##### Source information

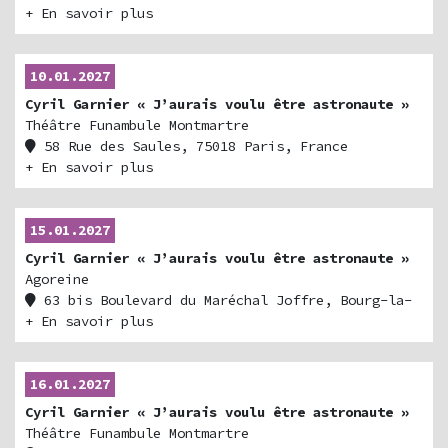
Billetterie
+ En savoir plus
10.01.2027
Cyril Garnier « J’aurais voulu être astronaute »
Théâtre Funambule Montmartre
58 Rue des Saules, 75018 Paris, France
+ En savoir plus
15.01.2027
Cyril Garnier « J’aurais voulu être astronaute »
Agoreine
63 bis Boulevard du Maréchal Joffre, Bourg-la-
Reine, France
+ En savoir plus
16.01.2027
Cyril Garnier « J’aurais voulu être astronaute »
Théâtre Funambule Montmartre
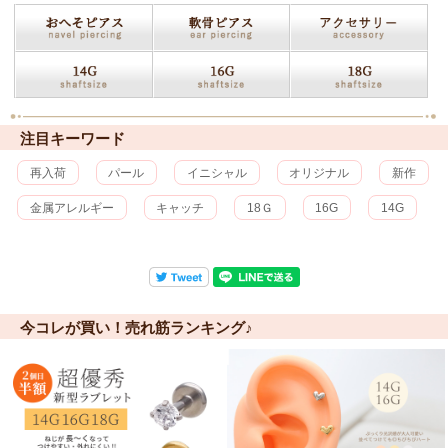
注目キーワード
再入荷
パール
イニシャル
オリジナル
新作
金属アレルギー
キャッチ
18Ｇ
16G
14G
今コレが買い！売れ筋ランキング♪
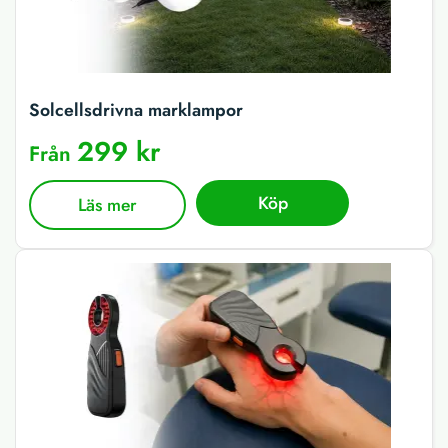
Solcellsdrivna marklampor
299 kr
Från
Köp
Läs mer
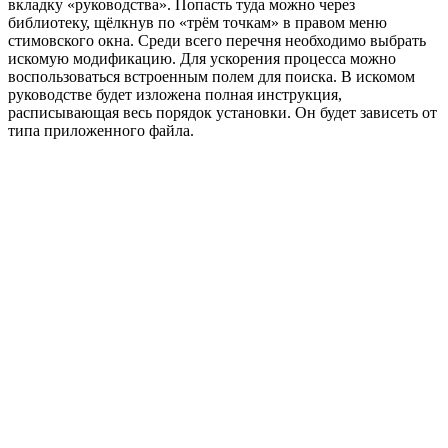
вкладку «руководства». Попасть туда можно через
библиотеку, щёлкнув по «трём точкам» в правом меню
стимовского окна. Среди всего перечня необходимо выбрать
искомую модификацию. Для ускорения процесса можно
воспользоваться встроенным полем для поиска. В искомом
руководстве будет изложена полная инструкция,
расписывающая весь порядок установки. Он будет зависеть от
типа приложенного файла.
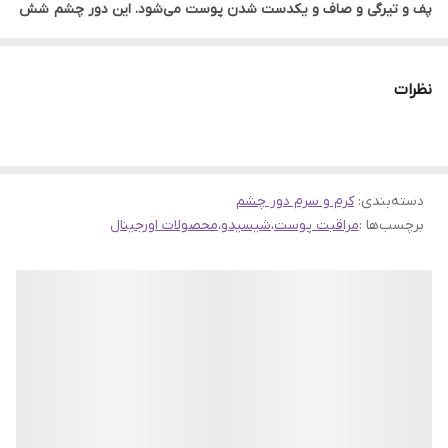
پف و تیرگی و صاف و یکدست شدن پوست می‌شود. این دور چشم شش
نوع چین و چروک چشم از جمله پنجه کلاغی، چین خوردگی گوشه چشم،
چین و چروک زیر چشم، پف زیر چشم و چین و چروک‌های ناشی از استرس
نظرات
بین ابروها را بهبود بخشیده و پوستی شاداب و درخشنده را به ارمغان
می‌آورد. دور چشم شیسیدو بنفیانس رطوبت پوست را تا 48 ساعت در
پوست حفظ کرده و از پوست در برابر عواملی چون خستگی ناشی از کمبود
دسته‌بندی
:
کرم و سرم دور چشم
خواب، آلودگی، عوامل محیطی و بروز علائم پیری محافظت می‌کند.
برچسب‌ها :
مراقبت پوست
،
شیسیدو
،
محصولات اورجینال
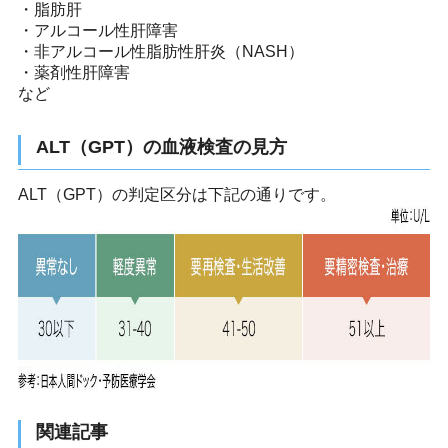
・脂肪肝
・アルコール性肝障害
・非アルコール性脂肪性肝炎（NASH）
・薬剤性肝障害
など
ALT（GPT）の血液検査の見方
ALT（GPT）の判定区分は下記の通りです。
関連記事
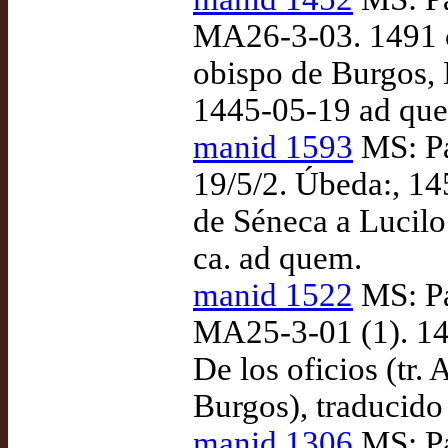
MA26-3-03. 1491 c
obispo de Burgos, D
1445-05-19 ad qu
manid 1593
MS: Pa
19/5/2. Úbeda:, 14
de Séneca a Lucilo
ca. ad quem.
manid 1522
MS: Pa
MA25-3-01 (1). 144
De los oficios (tr.
Burgos), traducido
manid 1306
MS: Pa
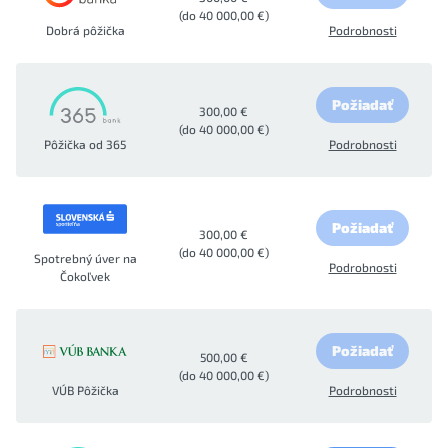
(do 40 000,00 €)
Dobrá pôžička
Podrobnosti
Požiadať
300,00 €
(do 40 000,00 €)
Pôžička od 365
Podrobnosti
Požiadať
300,00 €
(do 40 000,00 €)
Spotrebný úver na
Podrobnosti
Čokoľvek
Požiadať
500,00 €
(do 40 000,00 €)
VÚB Pôžička
Podrobnosti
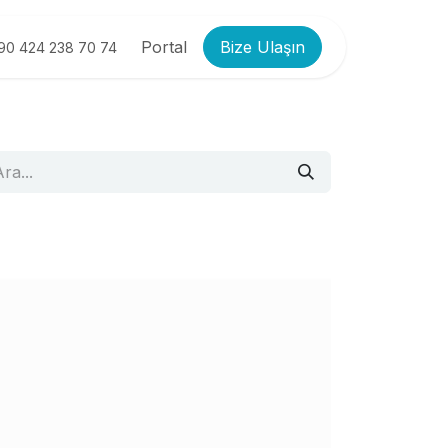
Portal
Bize Ulaşın
90 424 238 70 74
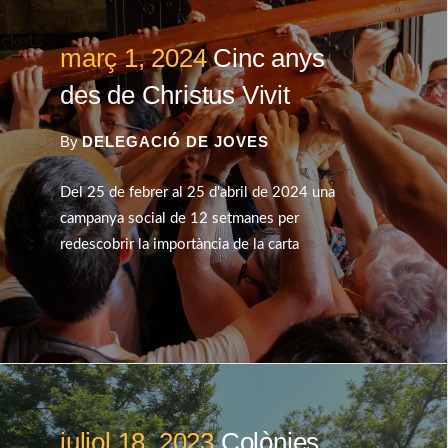
març 1, 2024
Cinc anys
des de Christus Vivit
By
DELEGACIÓ DE JOVES
Del 25 de febrer al 25 d'abril de 2024 una
campanya social de 12 setmanes per
redescobrir la importància de la carta
juliol 18, 2023
Colònies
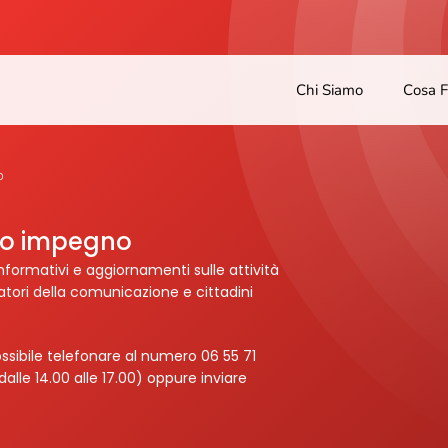
Chi Siamo
Cosa 
O
tro impegno
nformativi e aggiornamenti sulle attività
ratori della comunicazione e cittadini
ssibile telefonare al numero 06 55 71
dalle 14.00 alle 17.00) oppure inviare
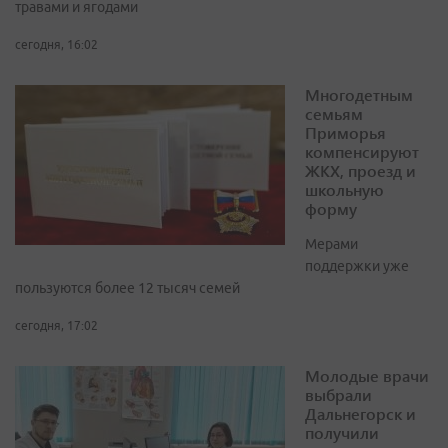
травами и ягодами
сегодня, 16:02
Многодетным
семьям
Приморья
компенсируют
ЖКХ, проезд и
школьную
форму
Мерами
поддержки уже
пользуются более 12 тысяч семей
сегодня, 17:02
Молодые врачи
выбрали
Дальнегорск и
получили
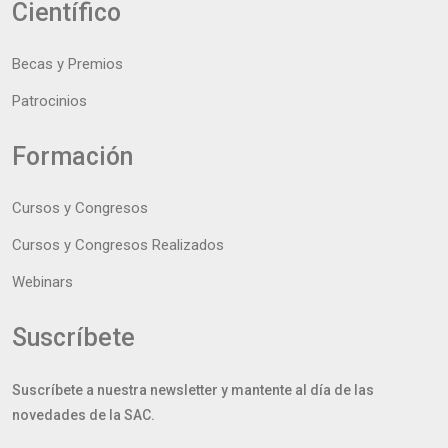
Científico
Becas y Premios
Patrocinios
Formación
Cursos y Congresos
Cursos y Congresos Realizados
Webinars
Suscríbete
Suscríbete a nuestra newsletter y mantente al día de las
novedades de la SAC.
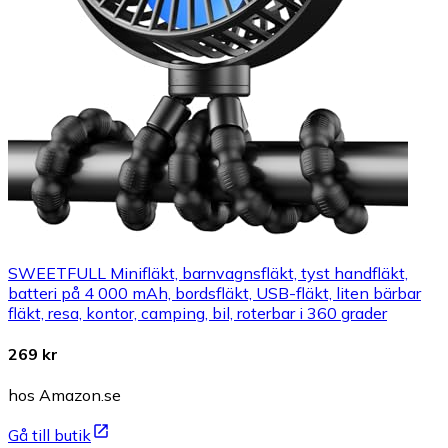
SWEETFULL Minifläkt, barnvagnsfläkt, tyst handfläkt,
batteri på 4 000 mAh, bordsfläkt, USB-fläkt, liten bärbar
fläkt, resa, kontor, camping, bil, roterbar i 360 grader
269 kr
hos Amazon.se
Gå till butik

##########

Aim of the exercise – Once the pictures are set aside, please reproduce the remaining material word for word.

Exercise solution –
Billetterie
+ En savoir plus
10.01.2027
Cyril Garnier « J’aurais voulu être astronaute »
Théâtre Funambule Montmartre
58 Rue des Saules, 75018 Paris, France
+ En savoir plus
15.01.2027
Cyril Garnier « J’aurais voulu être astronaute »
Agoreine
63 bis Boulevard du Maréchal Joffre, Bourg-la-
Reine, France
+ En savoir plus
16.01.2027
Cyril Garnier « J’aurais voulu être astronaute »
Théâtre Funambule Montmartre
注目キーワード
再入荷
パール
イニシャル
オリジナル
新作
金属アレルギー
キャッチ
18Ｇ
16G
14G
今コレが買い！売れ筋ランキング♪
Solcellsdrivna marklampor
299 kr
Från
Köp
Läs mer
вкладку «руководства». Попасть туда можно через
библиотеку, щёлкнув по «трём точкам» в правом меню
стимовского окна. Среди всего перечня необходимо выбрать
искомую модификацию. Для ускорения процесса можно
воспользоваться встроенным полем для поиска. В искомом
руководстве будет изложена полная инструкция,
расписывающая весь порядок установки. Он будет зависеть от
типа приложенного файла.
پف و تیرگی و صاف و یکدست شدن پوست می‌شود. این دور چشم شش
نوع چین و چروک چشم از جمله پنجه کلاغی، چین خوردگی گوشه چشم،
چین و چروک زیر چشم، پف زیر چشم و چین و چروک‌های ناشی از استرس
نظرات
بین ابروها را بهبود بخشیده و پوستی شاداب و درخشنده را به ارمغان
می‌آورد. دور چشم شیسیدو بنفیانس رطوبت پوست را تا 48 ساعت در
پوست حفظ کرده و از پوست در برابر عواملی چون خستگی ناشی از کمبود
دسته‌بندی
:
کرم و سرم دور چشم
خواب، آلودگی، عوامل محیطی و بروز علائم پیری محافظت می‌کند.
برچسب‌ها :
مراقبت پوست
،
شیسیدو
،
محصولات اورجینال
・脂肪肝
・アルコール性肝障害
・非アルコール性脂肪性肝炎（NASH）
・薬剤性肝障害
など
ALT（GPT）の血液検査の見方
ALT（GPT）の判定区分は下記の通りです。
関連記事
MA26-3-03. 1491 c
obispo de Burgos, D
1445-05-19 ad qu
manid 1593
MS: Pa
19/5/2. Úbeda:, 14
de Séneca a Lucilo
ca. ad quem.
manid 1522
MS: Pa
MA25-3-01 (1). 144
De los oficios (tr.
Burgos), traducido
manid 1306
MS: Pa
(do 40 000,00 €)
Dobrá pôžička
Podrobnosti
Požiadať
300,00 €
(do 40 000,00 €)
Pôžička od 365
Podrobnosti
Požiadať
300,00 €
(do 40 000,00 €)
Spotrebný úver na
Podrobnosti
Čokoľvek
Požiadať
500,00 €
(do 40 000,00 €)
VÚB Pôžička
Podrobnosti
Portal
Bize Ulaşın
90 424 238 70 74
març 1, 2024
Cinc anys
des de Christus Vivit
By
DELEGACIÓ DE JOVES
Del 25 de febrer al 25 d'abril de 2024 una
campanya social de 12 setmanes per
redescobrir la importància de la carta
juliol 18, 2023
Colònies
Chi Siamo
Cosa 
O
tro impegno
nformativi e aggiornamenti sulle attività
ratori della comunicazione e cittadini
ssibile telefonare al numero 06 55 71
dalle 14.00 alle 17.00) oppure inviare
травами и ягодами
сегодня, 16:02
Многодетным
семьям
Приморья
компенсируют
ЖКХ, проезд и
школьную
форму
Мерами
поддержки уже
пользуются более 12 тысяч семей
сегодня, 17:02
Молодые врачи
выбрали
Дальнегорск и
получили
Científico
Becas y Premios
Patrocinios
Formación
Cursos y Congresos
Cursos y Congresos Realizados
Webinars
Suscríbete
Suscríbete a nuestra newsletter y mantente al día de las
novedades de la SAC.
SWEETFULL Minifläkt, barnvagnsfläkt, tyst handfläkt,
batteri på 4 000 mAh, bordsfläkt, USB-fläkt, liten bärbar
fläkt, resa, kontor, camping, bil, roterbar i 360 grader
269 kr
hos Amazon.se
Gå till butik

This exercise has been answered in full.